Rachel Withers, a journalist from the online magazine Slate, decided to try Alexa’s newest tool appealing to Millenials – the guide to adulting. What does this mean? Nowadays, young adults, including college graduates, feel as though they’re unprepared for the real world. Since Millenials love tech so much – just take a look at all the people glued to their cell phone screens the next time you’re out in public – Amazon, the makers of Alexa, figured that Millenials would want a device with special features meant for them.

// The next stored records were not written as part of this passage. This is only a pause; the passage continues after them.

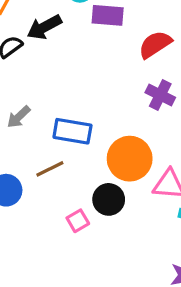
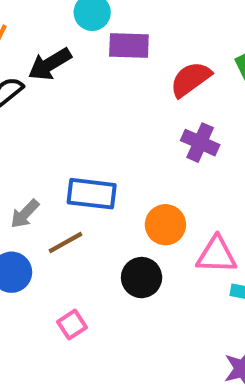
gray arrow: (19, 117) -> (25, 214), moved
orange circle: (130, 159) -> (165, 225), size x0.7
pink square: (78, 221) -> (72, 325), moved

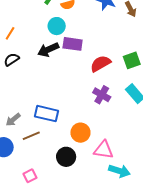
black arrow: (50, 64) -> (48, 50), moved

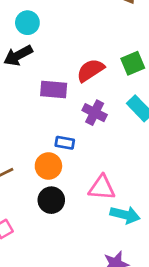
purple rectangle: (73, 44) -> (54, 90), moved
blue rectangle: (47, 114) -> (65, 143), moved, size x0.6
orange circle: (80, 133) -> (48, 166), moved

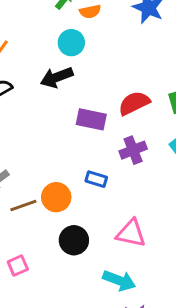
purple cross: (95, 113) -> (133, 150), turned 35
orange circle: (48, 166) -> (56, 197), moved
cyan arrow: (125, 215) -> (119, 280), moved

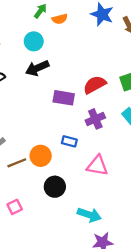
cyan circle: (71, 43) -> (34, 41), moved
pink triangle: (131, 233) -> (97, 166), moved

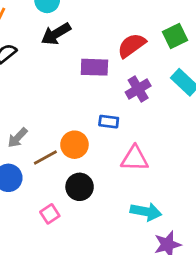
pink triangle: (97, 166) -> (135, 158), moved
black circle: (55, 187) -> (80, 187), moved

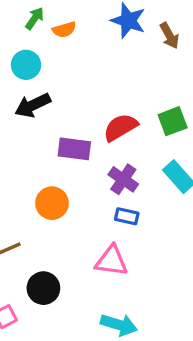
purple cross: (138, 89) -> (123, 179), turned -30
blue rectangle: (109, 122) -> (127, 216), moved
orange circle: (74, 145) -> (52, 203), moved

“Welcome to the 411 for adulting,” the guide said after being turned on. “If you are just getting started on your own, you can pick up some helpful information here.” When a journalist asked for financial advice and how to invest in the stock market, the message got a little bit lost in translation. The guide replied: “Investing in good, quality food and regular exercise is the best way to ensure yourself against future health problems.”

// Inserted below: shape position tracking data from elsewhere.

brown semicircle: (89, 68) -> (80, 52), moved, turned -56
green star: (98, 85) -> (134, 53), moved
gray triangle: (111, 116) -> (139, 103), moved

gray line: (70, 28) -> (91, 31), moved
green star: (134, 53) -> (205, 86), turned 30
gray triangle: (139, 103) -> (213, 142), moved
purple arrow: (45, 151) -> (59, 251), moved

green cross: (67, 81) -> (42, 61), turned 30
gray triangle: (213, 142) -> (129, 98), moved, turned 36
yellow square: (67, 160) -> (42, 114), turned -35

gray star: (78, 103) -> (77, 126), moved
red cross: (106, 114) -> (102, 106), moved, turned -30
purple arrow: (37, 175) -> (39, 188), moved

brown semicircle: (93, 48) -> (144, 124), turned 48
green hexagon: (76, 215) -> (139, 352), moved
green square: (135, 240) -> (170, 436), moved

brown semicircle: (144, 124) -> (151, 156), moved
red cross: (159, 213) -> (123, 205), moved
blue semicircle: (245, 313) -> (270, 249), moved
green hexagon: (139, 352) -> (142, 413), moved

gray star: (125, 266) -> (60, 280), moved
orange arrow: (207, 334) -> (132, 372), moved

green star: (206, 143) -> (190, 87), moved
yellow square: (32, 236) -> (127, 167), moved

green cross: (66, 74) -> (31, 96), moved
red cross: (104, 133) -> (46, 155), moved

When the journalist asked Alexa for a cleaning tip, the guide decided to throw back to some vintage elementary school nostalgia: “Vinegar and baking soda are not just effective for science fair volcanoes but are useful agents to clean pots, pans, and even the kitchen sink.”
There’s been much said about how Millenials are struggling to grow up at the same rates as their parents. Nowadays, it’s rare to meet a 30-year-old who’s married with children and owns their own house and car – and such a person was par for the course just a few decades ago. Clark University psychology professor Jeffrey Jensen Arnett researches this phenomenon, dubbed “emerging adulthood.”
His thoughts on Alexa? It’s simply “another source of information,” Professor Arnett said in an interview. “And information is good when you’re going into new challenges and new responsibilities that you may not fully feel you’re ready for.”